Client Write and Read consistency

The most important thing to understand is that if you want to guarantee that you will be able to read the result of every successful write, then both writes and reads must be done with majority consistency. This means that both writes and reads will fail if a quorum of nodes are unavailable for a given shard. You can read about the consistency levels in more detail in the Consistency Levels section

Commitlog Configuration

M3DB supports running the commitlog synchronously such that every write is flushed to disk and fsync’d before the client receives a successful acknowledgement, but this is not currently exposed to users in the YAML configuration and generally leads to a massive performance degradation. We only recommend operating M3DB this way for workloads where data consistency and durability is strictly required, and even then there may be better alternatives such as running M3DB with the bootstrapping configuration: filesystem,peers,uninitialized_topology as described in our bootstrapping operational guide.

Writing New Series Asynchronously

If you want to guarantee that M3DB will immediately allow you to read data for writes that have been acknowledged by the client, including the situation where the previous write was for a brand new timeseries, then you will need to change the default M3DB configuration to set writeNewSeriesAsync: false as a top-level key under the db section:

writeNewSeriesAsync: false

This instructs M3DB to handle writes for new timeseries (for a given time block) synchronously. Creating a new timeseries in memory is much more expensive than simply appending a new write to an existing series, so this configuration could have an adverse effect on performance when many new timeseries are being inserted into M3DB concurrently.

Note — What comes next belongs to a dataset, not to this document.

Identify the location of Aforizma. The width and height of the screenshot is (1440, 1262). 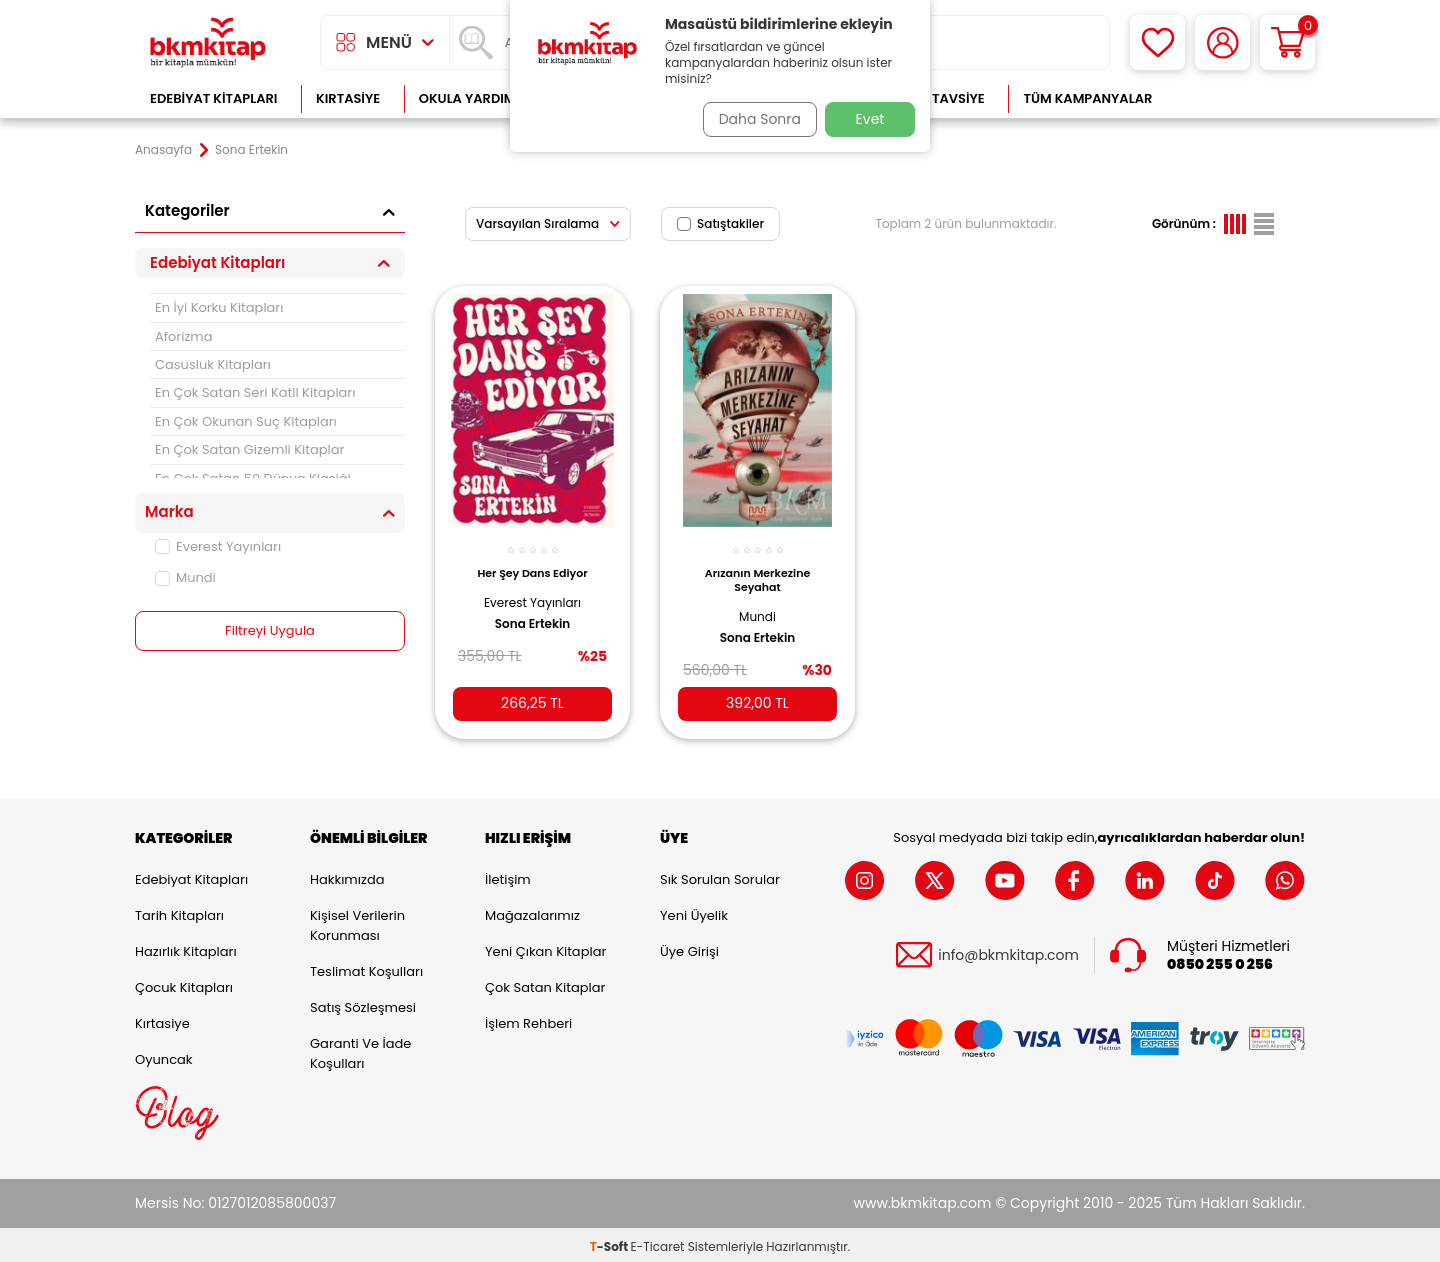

Since this operation is so expensive, M3DB allows operator to rate limit the number of new series that can be created per second via the following configuration (also a top-level key under the db.limits section):

db:
  limits:
    writeNewSeriesPerSecond: 1048576

Ignoring Corrupt Commitlogs on Bootstrap

As described in the “Tuning for Performance and Availability” section, we recommend configuring M3DB to ignore corrupt commitlog files on bootstrap. However, if you want to avoid any amount of inconsistency or data loss, no matter how minor, then you should configure M3DB to return unfulfilled when the commitlog bootstrapper encounters corrupt commitlog files. You can do so by modifying your configuration to look like this:

bootstrap:
  commitlog:
    returnUnfulfilledForCorruptCommitLogFiles: true

This will force your M3DB nodes to attempt to repair corrupted commitlog files on bootstrap by streaming the data from their peers. In most situations this will be transparent to the operator and the M3DB node will finish bootstrapping without trouble. However, in the scenario where a quorum of nodes for a given shard failed in unison, the nodes will deadlock while attempting to stream data from each other, as no nodes will be able to make progress due to a lack of quorum. This issue requires an operator with significant M3DB operational experience to manually bootstrap the cluster; thus the official recommendation is to avoid configuring M3DB in this way unless data consistency and durability are of utmost importance.